California’s First District Court of Appeal n J.R. Marketing, LLC v. Hartford Casualty Ins. Co. (1st District, June 11, 2013), recently considered whether an insurance carrier had a right to directly sue the insured’s independent counsel for reimbursement for payment of fees and costs which were allegedly unreasonable or otherwise outside the scope of the insurer’s contractual defense obligations.
The court of appeal’s opinion was its third decision arising from a coverage action involving two liability insurance policies issued by Hartford Casualty Insurance Company to Noble Locks Enterprises, Inc. and J.R. Marketing, LLC. Hartford had originally denied the tender of defense to it, was sued by various tendering parties, reconsidered the tender and agreed to provide a defense but then delayed in paying defense bills. The trial court subsequently entered an “enforcement order” requiring Hartford to
… pay the insured cross-defendants’ outstanding invoices within 15 days and to pay “all future reasonable and necessary defense costs within 30 days of receipt.” Acknowledging a right of reimbursement, the enforcement order provided, “[t]o the extent Hartford seeks to challenge fees and costs as unreasonable or unnecessary, it may do so by way of reimbursement after resolution of the Avganim matter. (Citation omitted.)
The court further held that Hartford was not entitled to any of the protections afforded insurers in California Civil Code section 2860 because it had breached and continued to breach its obligations to pay reasonable and necessary defense expenses and to provide “Cumis” counsel. The enforcement order was affirmed in 2007 by the appellate court in an unpublished decision. Hartford subsequently paid over $15 million to the insureds’ independent counsel for its fees and costs.
The present appeal was taken from a judgment of dismissal following the sustaining of demurrers, without leave to amend, to a cause of action for reimbursement against the law firm defending the insureds in the underlying actions (and which had prosecuted the coverage action), and against a non-insured also represented by that law firm.

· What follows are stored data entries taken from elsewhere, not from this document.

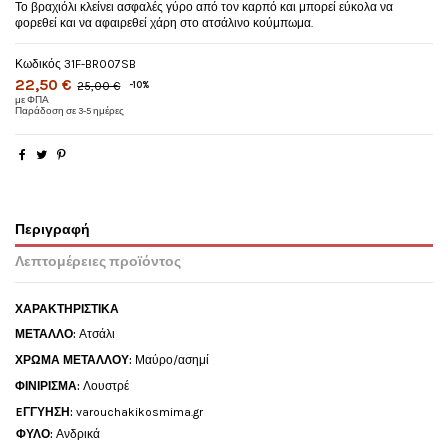
Το βραχιόλι κλείνει ασφαλές γύρο από τον καρπό και μπορεί εύκολα να
φορεθεί και να αφαιρεθεί χάρη στο ατσάλινο κούμπωμα.
Κωδικός
31F-BR007SB
22,50 €
25,00 €
-10%
με ΦΠΑ
Παράδοση σε 3-5 ημέρες
Περιγραφή
Λεπτομέρειες προϊόντος
ΧΑΡΑΚΤΗΡΙΣΤΙΚΑ
ΜΕΤΑΛΛΟ:
Ατσάλι
ΧΡΩΜΑ ΜΕΤΑΛΛΟΥ:
Μαύρο/ασημί
ΦΙΝΙΡΙΣΜΑ:
Λουστρέ
EΓΓΥΗΣΗ:
varouchakikosmima.gr
ΦΥΛΟ:
Ανδρικά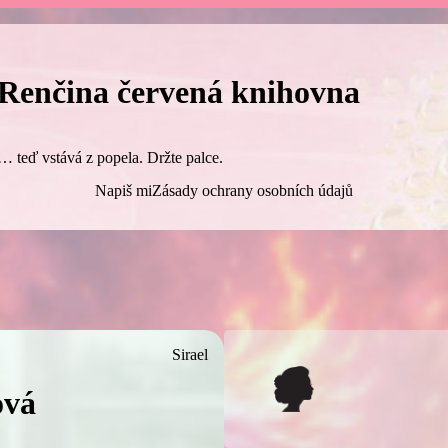
Renčina červená knihovna
… teď vstává z popela. Držte palce.
Napiš mi
Zásady ochrany osobních údajů
Sirael
vá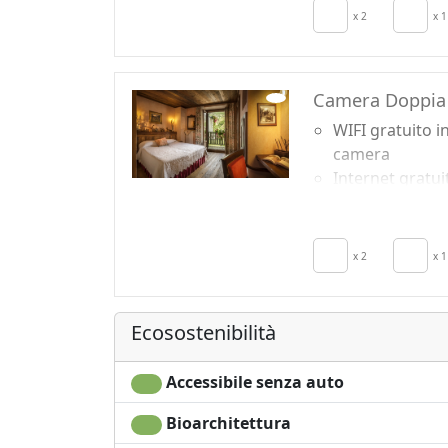
x 2
x 1
Camera Doppia
WIFI gratuito i
camera
Internet gratui
in camera
Colazione incl
TV in camera
x 2
x 1
Frigobar acces
su richiesta pe
Ecosostenibilità
Accessibile senza auto
Bioarchitettura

Initially, the appellate court reiterated that Hartford did not have any rights under section 2860 because of its original breach of the duty to defend. Included in those rights is the right to arbitrate fee disputes. The court stated that allowing Hartford to sue the independent counsel for reimbursement would frustrate several of the underlying principles behind section 2860, including the insured’s right to control the defense when the insurer has breached its obligations to defend the insured:
As set forth above, it is clear California law bars an insurer, like Hartford, in breach of its duty to defend from thereafter imposing on its insured its own choice of defense counsel, fee arrangement or strategy. This court now takes the law one slight step further by holding Hartford likewise barred from later maintaining a direct suit against independent counsel for reimbursement of fees and costs charged by such counsel for crafting and mounting the insureds’ defense where Hartford considers those fees unreasonable or unnecessary.

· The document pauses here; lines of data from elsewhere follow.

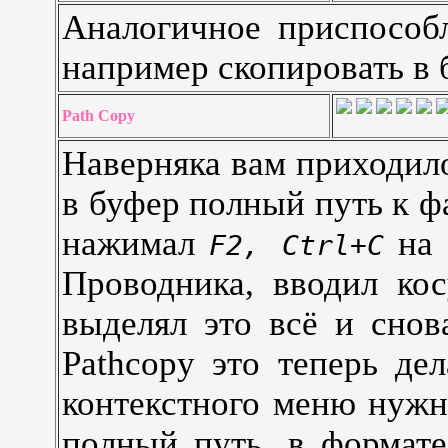
Аналогичное приспособл
например скопировать в 
Path Copy
Наверняка вам приходило
в буфер полный путь к фа
нажимал
на 
F2, Ctrl+C
Проводника, вводил кос
выделял это всё и сно
Pathcopy это теперь дел
контекстного меню нужн
полный путь, в формат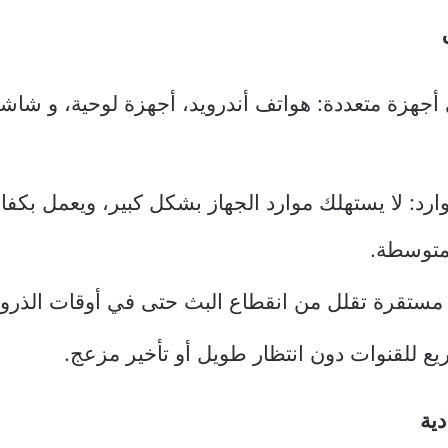
رد: لا يستهلك موارد الجهاز بشكل كبير، ويعمل بكفا
لمتوسطة.
ستقرة تقلل من انقطاع البث حتى في أوقات الذروة
ع للقنوات دون انتظار طويل أو تأخير مزعج.
دية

It was stated that to hold otherwise would give a breaching carrier greater rights than an insurance carrier which had complied with its duty to defend an insured, by allowing the breaching carrier to have a court determine the fee dispute. It was also noted that the court was not determining whether an insurer could sue independent counsel for fraudulent billing practices. Instead the decision was that where a carrier has breached its duty to defend and a billing dispute subsequently arises with regard to the fees and costs incurred by independent counsel, the insurer’s sole remedy is a claim against the insured, not independent counsel.
The court also found that there were no grounds to reverse the dismissal of the reimbursement claim against the non-insured party also defended by the independent counsel in an underlying action, because Hartford had failed to allege facts supporting such a claim and had not supported its appeal by reference in its opening brief to legal authority and citations to the appellate record.